Comme elle a assimilé les enseignements sur comment gérer, épargner et dépenser moins qu’on gagne, Solange est prête à augmenter son capital en fructifiant le prix qu’elle vient d’avoir. Pour commencer, elle va acheter 2 cooler box pour pouvoir vendre le poisson frais au Congo. 

Pour pallier l’insuffisance de crédit, regrette-t-elle, les femmes commerçantes de Gatumba sont obligées de se tourner vers les particuliers qui prêtent l’argent à un taux journalier usuraire de 5%, soit un intérêt de 5000 FBU à verser à la fin de la journée pour un montant de 100.000 FBU prêté le matin.

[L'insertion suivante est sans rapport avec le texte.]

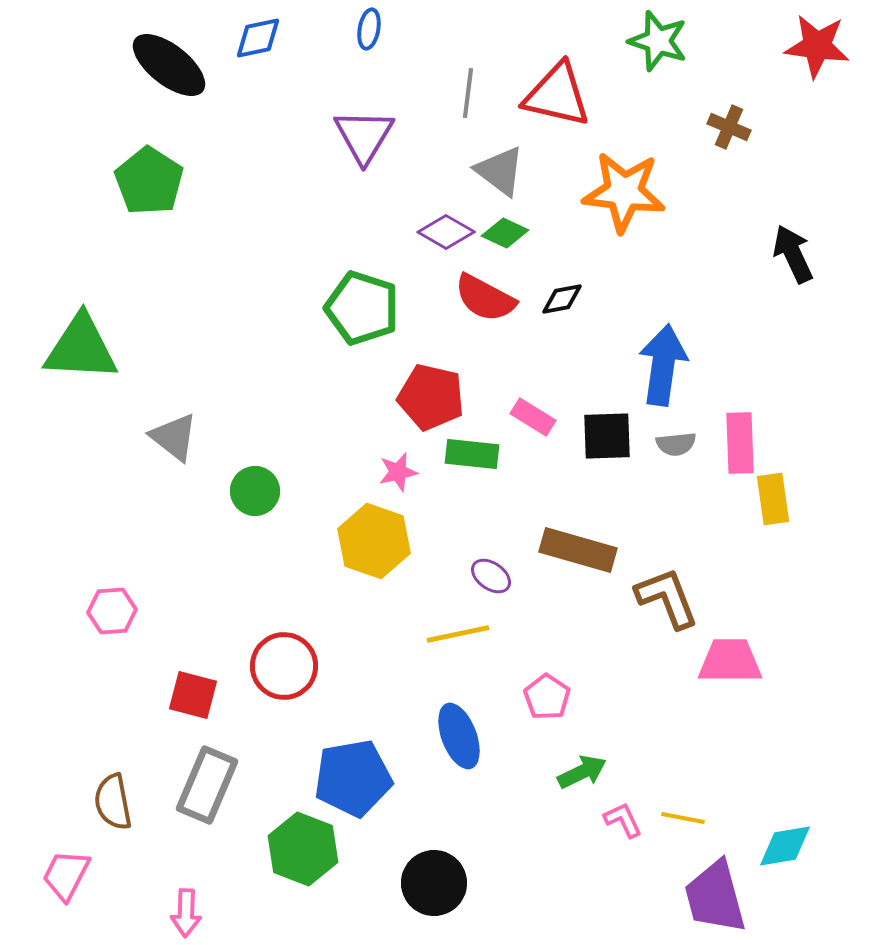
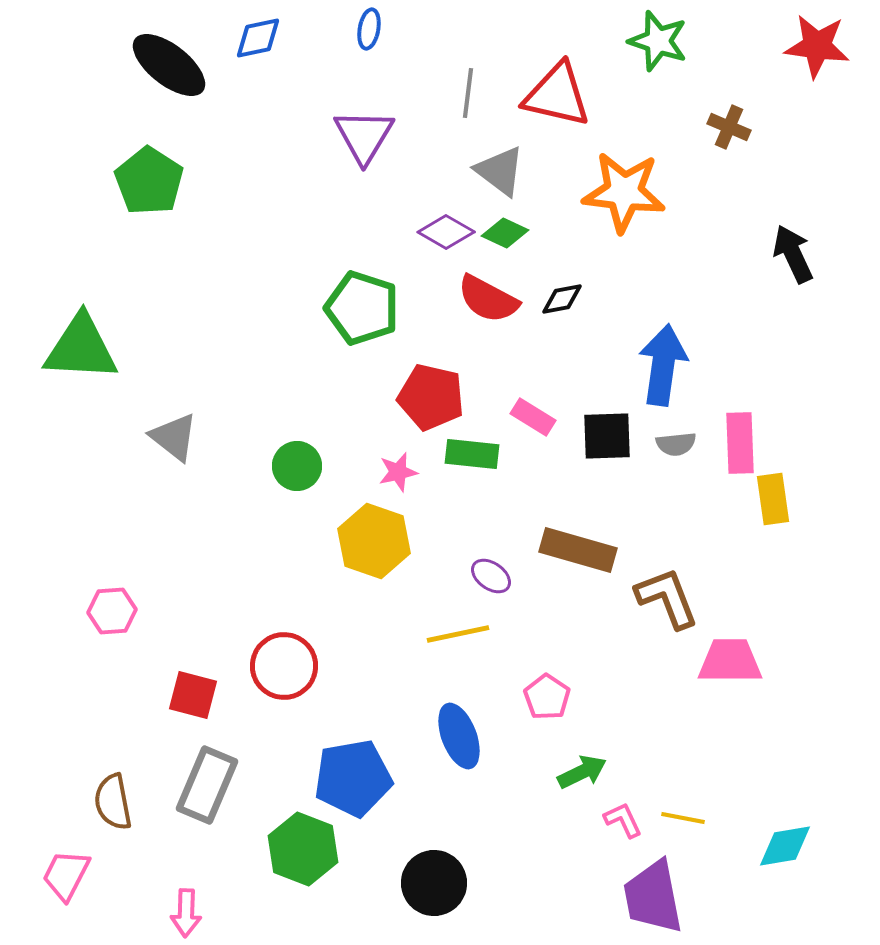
red semicircle at (485, 298): moved 3 px right, 1 px down
green circle at (255, 491): moved 42 px right, 25 px up
purple trapezoid at (715, 897): moved 62 px left; rotated 4 degrees clockwise
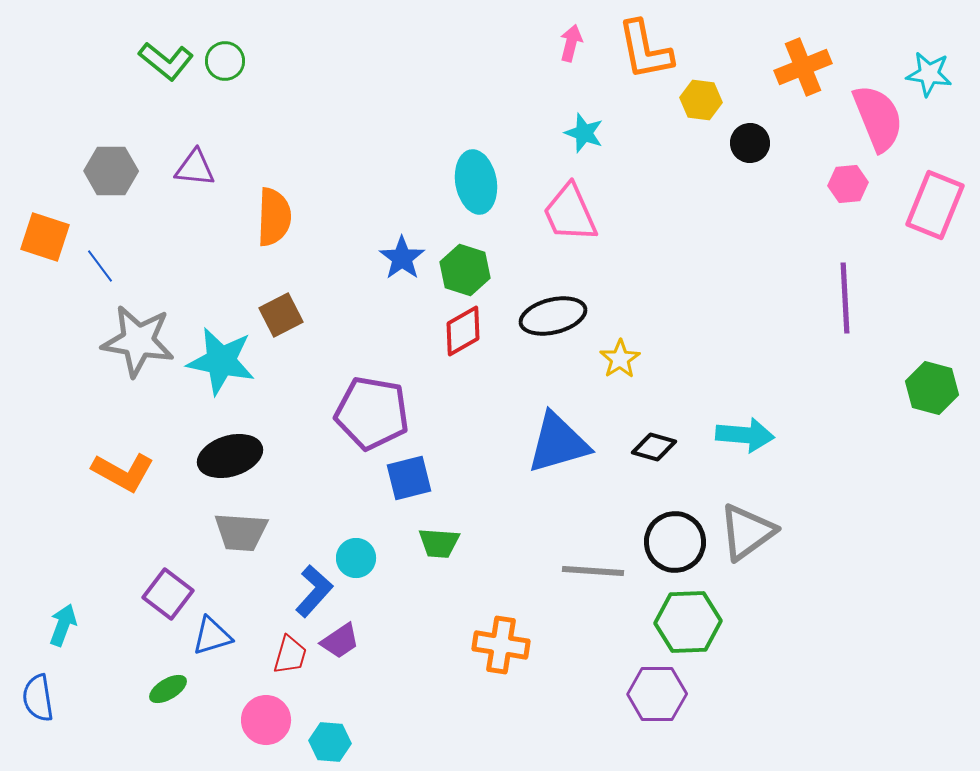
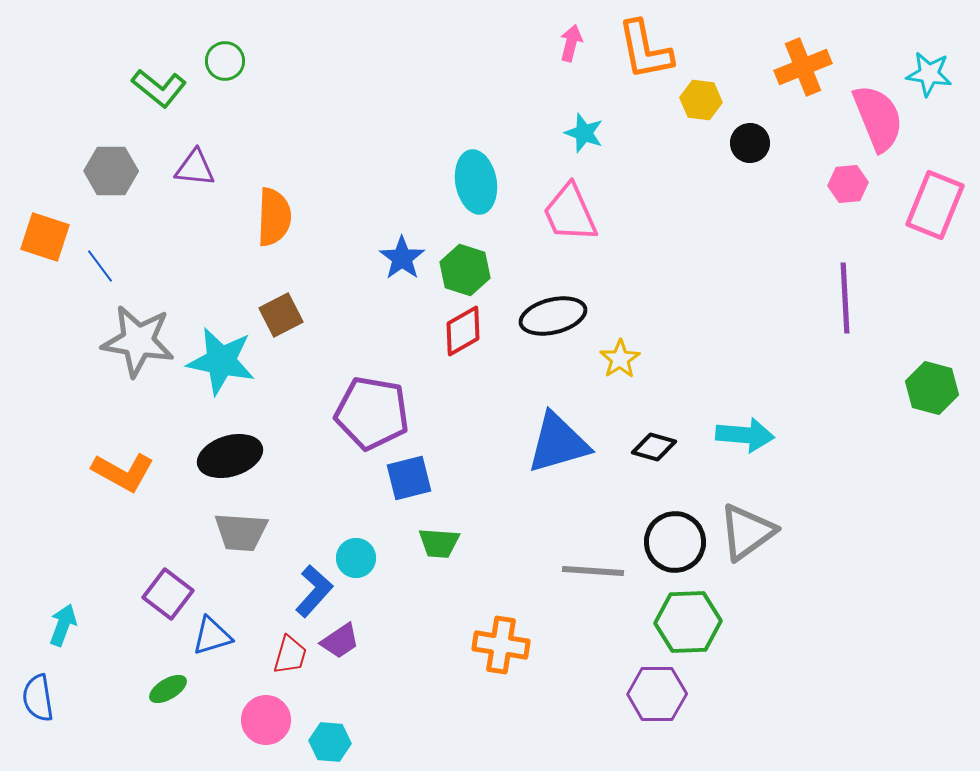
green L-shape at (166, 61): moved 7 px left, 27 px down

Un autre problème auquel se heurtent les femmes commerçantes est la variation du cours de change entre le franc bu et le franc congolais.

Solange est néanmoins convaincue qu’en dépit de tous ces problèmes son avenir reste meilleur. « Dans les jours à venir, je serai patronne grâce au PNUD qui m’a appris comment épargner. Je vais commencer à commander les fournisseurs de poisson et mettre plus de mouvement dans les affaires », conclut-elle.

Soulignons que Solange est détentrice d’un diplôme de niveau A2 en informatique de maintenance obtenu en 2017.  A la sortie de l’école, elle a vite embrassé le métier de sa mère de commerce du poisson. Déjà étudiante elle vendait des fruits et légumes avant de se marier en 2018.